We must, must find a way to go to seed, or else die barren and cursed as that wretched fig tree that failed to give fruit when Jesus commanded it. This is what we don’t always like to hear. Catholics ought to know it, but more often these days, we don’t. We think like the world. We spend our lives accumulating prestige and comfort. We doubt the teachings of the Church; we convince ourselves we are within the bounds of the law. We withhold our fruit. 

Lavinia Fontana (Italian, 1552–1614), “Noli me tangere,” oil on canvas, 1581. 
[The Penitent Magdalen and Christ as Gardener]

Be fruitful. At all costs and by all means, be fruitful and multiply. Plunge deep into the soil and find the water. Stretch up, and around and out—push through the obstructions, towards the light. You must.

I urge you not to make some of the same mistakes I did. Don’t leave our Lord with His hand outstretched and empty. Make the sacrifice. Don’t have the abortion; go back to your family and ask for help. Don’t just hang around cohabitating with that woman; marry her and set things right. Don’t drift through life looking for the next distraction; find a way to serve and sink yourself into that vocation. Don’t just hang around single—or deliberately, selfishly childless with your spouse, accumulating money and possessions to please yourself ; bear children—conceive, adopt or foster them—and pass on what you have to give. Don’t give up on God; search your own conscience, confess your sins, and try again. Don’t wallow in your heartbreak and disappointment; lighten your burden and ride the wind. Get yourself quickly to a better place where you may find soil enough to take root—you don’t have time to waste. 

Sooner or later, we must all “go to seed.” That’s farmer lingo for reproduce. I guess I learned it from my dad, who grew up pretty poor, farming and raising animals for sustenance with his parents in rural Washington. When you see a plant making fruit, it’s going to seed. It knows it’s going to die soon, actually, and now it’s putting forth its greatest effort. 

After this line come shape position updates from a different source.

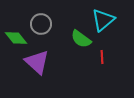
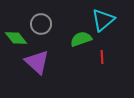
green semicircle: rotated 125 degrees clockwise
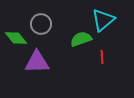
purple triangle: rotated 44 degrees counterclockwise
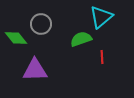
cyan triangle: moved 2 px left, 3 px up
purple triangle: moved 2 px left, 8 px down
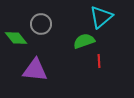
green semicircle: moved 3 px right, 2 px down
red line: moved 3 px left, 4 px down
purple triangle: rotated 8 degrees clockwise
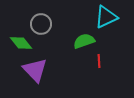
cyan triangle: moved 5 px right; rotated 15 degrees clockwise
green diamond: moved 5 px right, 5 px down
purple triangle: rotated 40 degrees clockwise
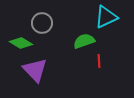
gray circle: moved 1 px right, 1 px up
green diamond: rotated 20 degrees counterclockwise
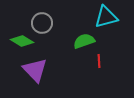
cyan triangle: rotated 10 degrees clockwise
green diamond: moved 1 px right, 2 px up
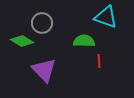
cyan triangle: rotated 35 degrees clockwise
green semicircle: rotated 20 degrees clockwise
purple triangle: moved 9 px right
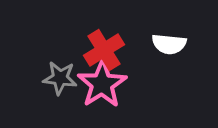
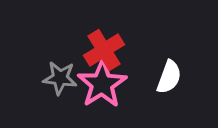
white semicircle: moved 33 px down; rotated 76 degrees counterclockwise
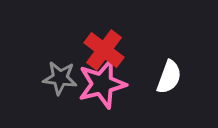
red cross: rotated 21 degrees counterclockwise
pink star: rotated 18 degrees clockwise
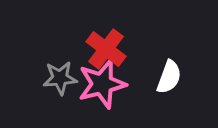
red cross: moved 2 px right, 1 px up
gray star: rotated 12 degrees counterclockwise
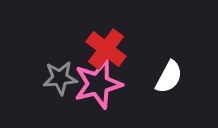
white semicircle: rotated 8 degrees clockwise
pink star: moved 4 px left
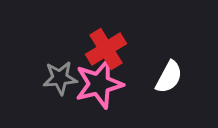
red cross: rotated 21 degrees clockwise
pink star: moved 1 px right
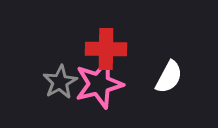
red cross: rotated 33 degrees clockwise
gray star: moved 4 px down; rotated 24 degrees counterclockwise
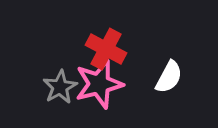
red cross: rotated 27 degrees clockwise
gray star: moved 5 px down
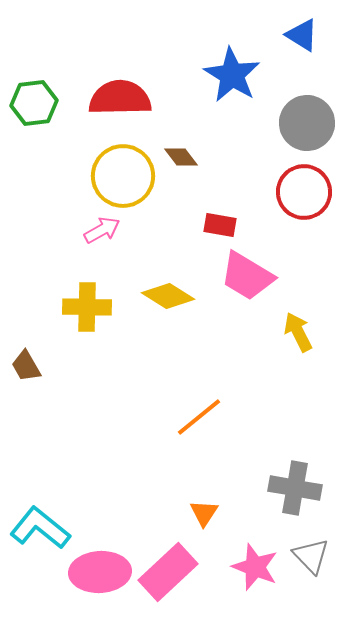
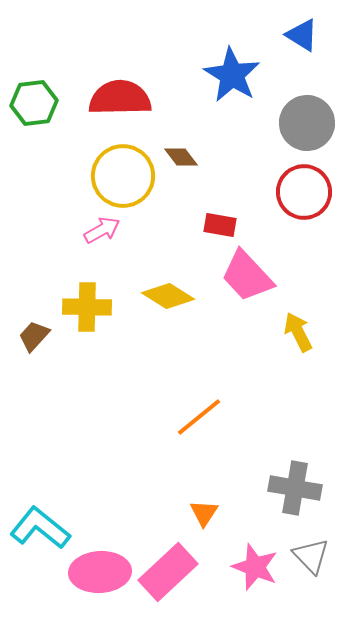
pink trapezoid: rotated 16 degrees clockwise
brown trapezoid: moved 8 px right, 30 px up; rotated 72 degrees clockwise
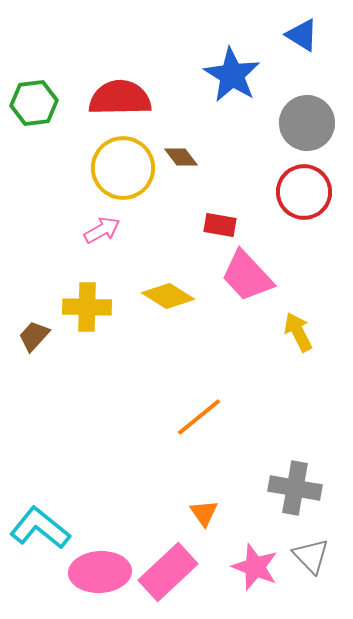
yellow circle: moved 8 px up
orange triangle: rotated 8 degrees counterclockwise
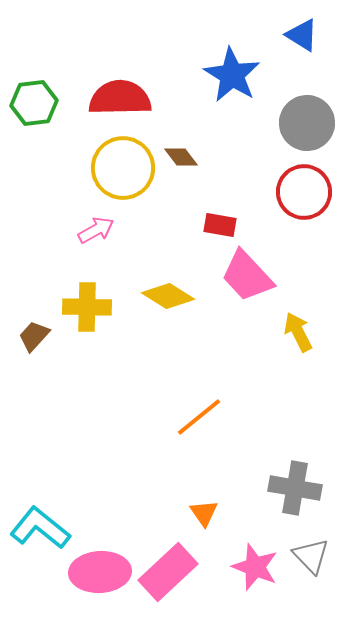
pink arrow: moved 6 px left
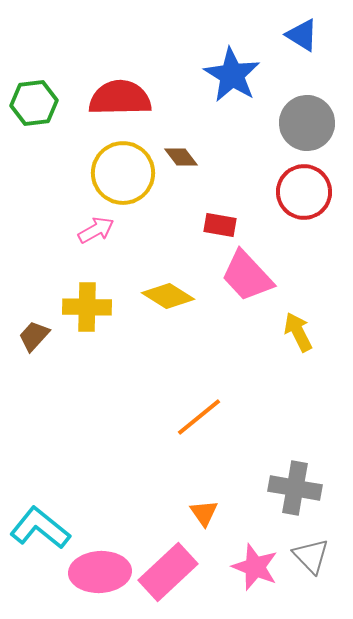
yellow circle: moved 5 px down
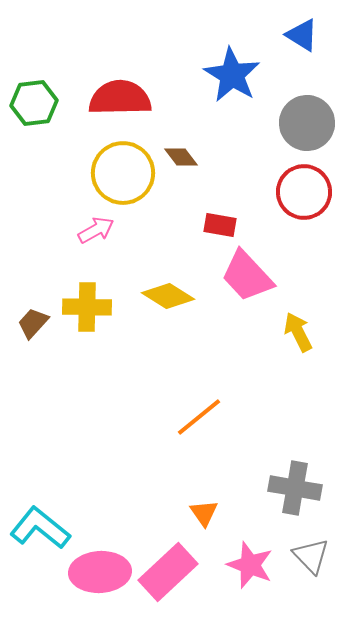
brown trapezoid: moved 1 px left, 13 px up
pink star: moved 5 px left, 2 px up
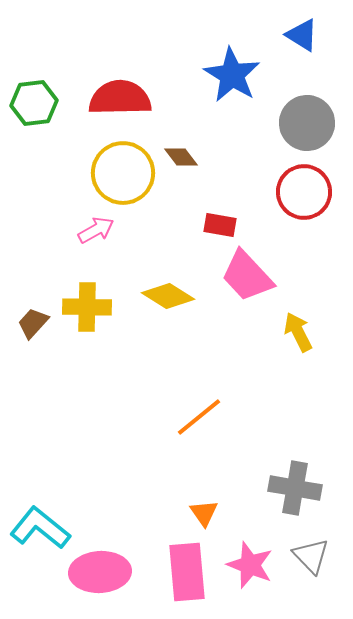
pink rectangle: moved 19 px right; rotated 52 degrees counterclockwise
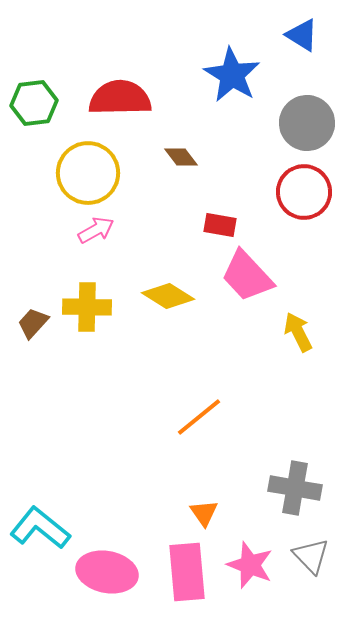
yellow circle: moved 35 px left
pink ellipse: moved 7 px right; rotated 14 degrees clockwise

When I look up at the wall above our family table, I see a large crucifix hanging there. Thus, when I look at my own life, I can easily say: the end is near. Memento mori: remember your death. This sounds morbid, but it isn’t really. It’s the gospel: repent, for the The Kingdom of Heaven is at hand.

Haven’t we had enough of our selfish, self-seeking selves already? Haven’t we been injured enough from our self-centered attempts to control every outcome? To win every argument? Sooner or later we must let go of our selfishness. We must repent, die to self, and let that rotting, dead matter become fertilizer for the LIFE that God wants to germinate in us. Thus, what is really true and lasting in us—what is of God, can be reborn. 

It’s critical in this mysterious process of surrender (that’s what this is all about really), that we identify with the part of ourselves that comes from God—the eternal, true, living part; not the passing away, rotting, dead part. If we cling to the dead part, we will be cut away, along with the dead things, and thrown to the burn-pile. That’s the way of the Gardener. He brings order to the wilderness in this way. He plants, prunes, nurtures, grafts, harvests, separates, and burns the trash. Take heed. Whichever part we cling to the most will determine where we end up. Cling to the true Vine. Let go of the dead things in yourself. Let God prune those away so you can live. 

This all may seem rather esoteric and abstract. There will be more practical advice and input coming soon, I promise. But for now, let these images begin to prepare and fertilize the soil of your heart. Perhaps I am mixing too many metaphors here—I’m not as brilliant a poet as our Lord. Yet, maybe this eclectic, messy mixture will yield something good as we think together about what it may actually take, in your case, to “grow up and marry.”